Going down the data below, set down exactly the line with "hoy, estos parques" and each line after it through the line with "ha tenido que"; no other lines.

(Beginning of EXERCISE DATA)

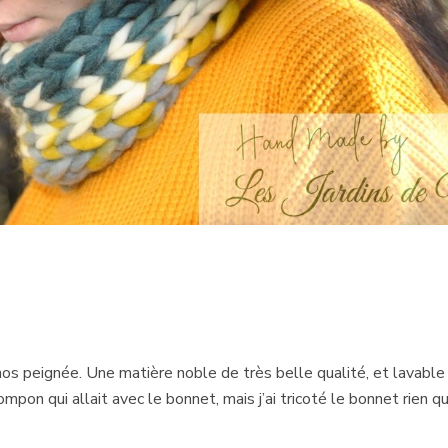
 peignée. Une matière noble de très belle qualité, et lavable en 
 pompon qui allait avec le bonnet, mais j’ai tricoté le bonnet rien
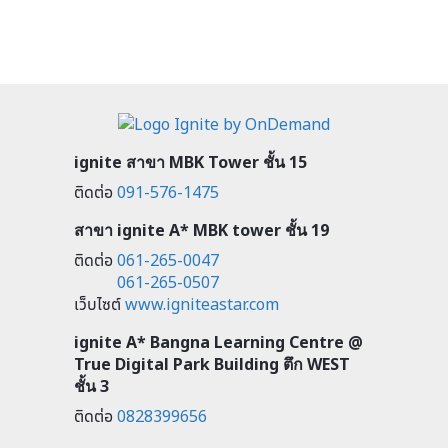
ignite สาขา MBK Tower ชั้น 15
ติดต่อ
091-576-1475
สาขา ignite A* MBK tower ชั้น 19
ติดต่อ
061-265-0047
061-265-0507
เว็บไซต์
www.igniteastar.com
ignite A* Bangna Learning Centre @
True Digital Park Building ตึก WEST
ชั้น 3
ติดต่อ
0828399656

(End of EXERCISE DATA)
(Beginning of EXERCISE DATA)

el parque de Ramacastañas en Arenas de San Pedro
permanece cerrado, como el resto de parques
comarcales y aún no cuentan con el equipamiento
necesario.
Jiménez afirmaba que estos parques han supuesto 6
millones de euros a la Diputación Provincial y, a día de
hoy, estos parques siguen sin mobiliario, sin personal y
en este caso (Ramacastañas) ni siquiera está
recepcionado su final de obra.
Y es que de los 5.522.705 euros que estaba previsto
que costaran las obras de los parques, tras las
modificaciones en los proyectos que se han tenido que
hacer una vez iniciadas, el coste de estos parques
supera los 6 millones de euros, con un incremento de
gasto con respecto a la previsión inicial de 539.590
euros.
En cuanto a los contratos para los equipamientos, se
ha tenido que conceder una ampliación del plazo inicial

(End of EXERCISE DATA)

> SOLUTION TO THIS TASK:
hoy, estos parques siguen sin mobiliario, sin personal y
en este caso (Ramacastañas) ni siquiera está
recepcionado su final de obra.
Y es que de los 5.522.705 euros que estaba previsto
que costaran las obras de los parques, tras las
modificaciones en los proyectos que se han tenido que
hacer una vez iniciadas, el coste de estos parques
supera los 6 millones de euros, con un incremento de
gasto con respecto a la previsión inicial de 539.590
euros.
En cuanto a los contratos para los equipamientos, se
ha tenido que conceder una ampliación del plazo inicial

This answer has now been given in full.